A l’égard des opérations du corps, le pouvoir absolu de la volonté n’est pas moins sensible. Je veux mouvoir mon bras, je le remue aussi-tôt ; je veux parler, & je parle à l’instant, &c. On est intérieurement convaincu de toutes ces vérités, personne ne les nie : rien au monde n’est capable de les obscurcir. On ne peut donner ni se former une idée de la liberté, quelque grande, quelque indépendante qu’elle puisse être, que je n’éprouve & ne reconnoisse en moi-même à cet égard. Il est ridicule de dire que je crois être libre, parce que je suis capable & susceptible de plusieurs déterminations occasionnées par divers mouvemens que je ne connois pas : car je sais, je connois & je sens que les déterminations, qui font que je parle, ou que je me tais, dépendent de ma volonté ; nous ne sommes donc pas libres seulement en ce sens, que nous avons la connoissance de nos mouvemens, & que nous ne sentons ni force ni contrainte ; au contraire, nous sentons que nous avons chez nous le maître de la machine qui en conduit les ressorts comme il lui plaît.
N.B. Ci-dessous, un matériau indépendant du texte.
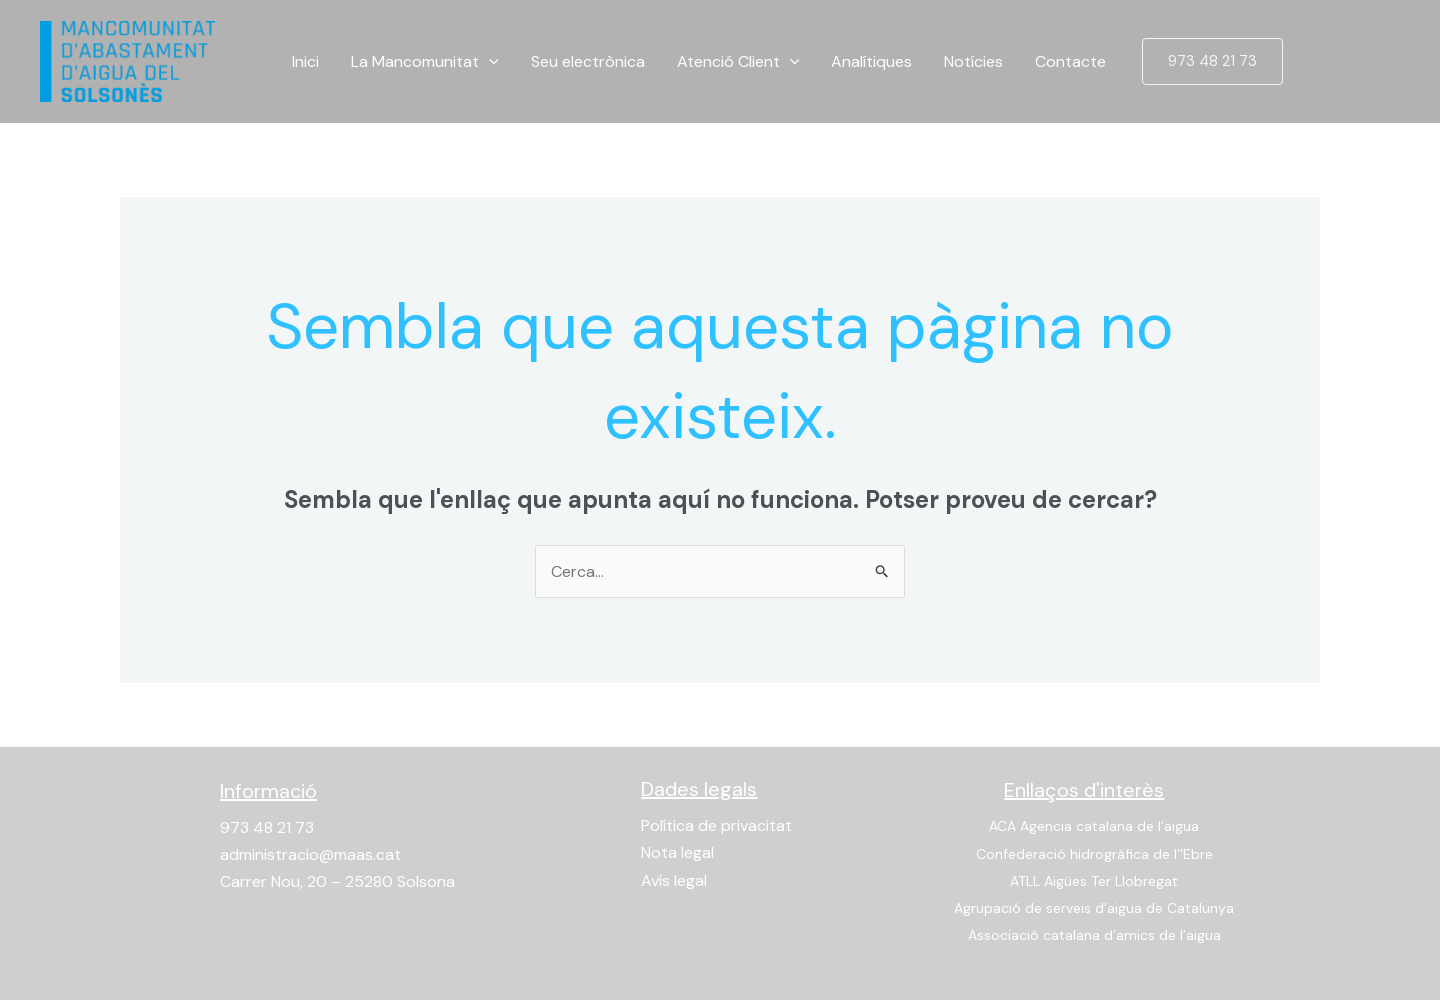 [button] (1212, 61)
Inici (305, 61)
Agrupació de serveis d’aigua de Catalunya (1094, 908)
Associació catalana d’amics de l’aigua (1094, 935)
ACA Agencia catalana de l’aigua (1094, 826)
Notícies (973, 61)
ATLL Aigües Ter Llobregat (1094, 881)
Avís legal (674, 880)
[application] (489, 62)
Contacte (1070, 61)
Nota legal (677, 852)
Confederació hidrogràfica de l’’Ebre (1094, 854)
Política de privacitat (716, 825)
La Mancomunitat (425, 62)
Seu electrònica (588, 61)
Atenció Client (738, 62)
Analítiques (871, 61)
Malgré toutes les raisons & toutes les déterminations qui me portent & me poussent à me promener, je sens & je suis persuadé que ma volonté peut à son gré arrêter & suspendre à chaque instant l’effet de tous ces ressorts cachés qui me font agir. Si je n’agissois que par ces ressorts cachés, par les impressions des objets, il faudroit nécessairement que j’accomplisse tous les mouvemens qu’ils seroient capables de produire ; de même qu’une bille poussée acheve sur la table du billard tout le mouvement qu’elle a reçu.